[Task inputs Boundary: Start]

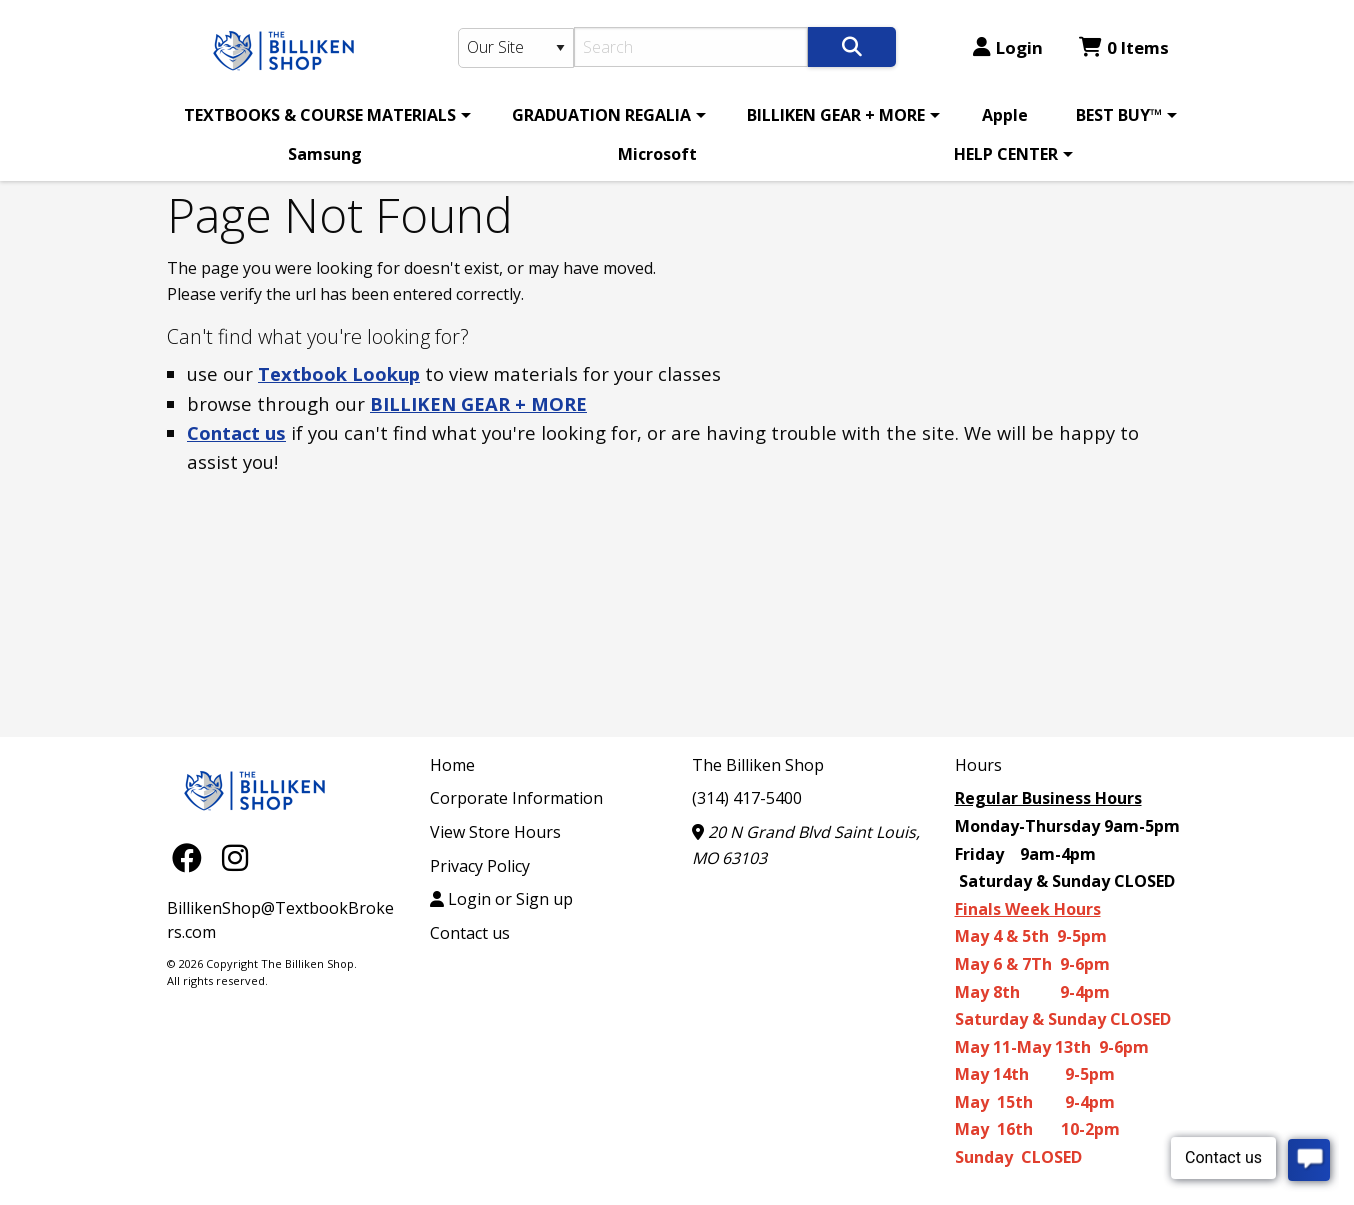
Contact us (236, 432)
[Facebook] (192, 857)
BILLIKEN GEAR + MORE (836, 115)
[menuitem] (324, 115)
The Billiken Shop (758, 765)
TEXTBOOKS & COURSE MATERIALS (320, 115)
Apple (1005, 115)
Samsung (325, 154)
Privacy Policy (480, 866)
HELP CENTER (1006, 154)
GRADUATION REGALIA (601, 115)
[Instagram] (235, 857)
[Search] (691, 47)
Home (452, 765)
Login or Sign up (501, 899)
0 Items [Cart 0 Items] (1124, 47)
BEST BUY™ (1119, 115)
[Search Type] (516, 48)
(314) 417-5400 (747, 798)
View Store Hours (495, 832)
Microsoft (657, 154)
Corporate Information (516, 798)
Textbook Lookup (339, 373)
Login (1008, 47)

[Task inputs Boundary: End]

Description of the task: Reproduce exactly the lines from the one containing "Privacy Policy (480, 866)" through the last line of the records above, including both, and nothing else.

Solution below:
Privacy Policy (480, 866)
HELP CENTER (1006, 154)
GRADUATION REGALIA (601, 115)
[Instagram] (235, 857)
[Search] (691, 47)
Home (452, 765)
Login or Sign up (501, 899)
0 Items [Cart 0 Items] (1124, 47)
BEST BUY™ (1119, 115)
[Search Type] (516, 48)
(314) 417-5400 (747, 798)
View Store Hours (495, 832)
Microsoft (657, 154)
Corporate Information (516, 798)
Textbook Lookup (339, 373)
Login (1008, 47)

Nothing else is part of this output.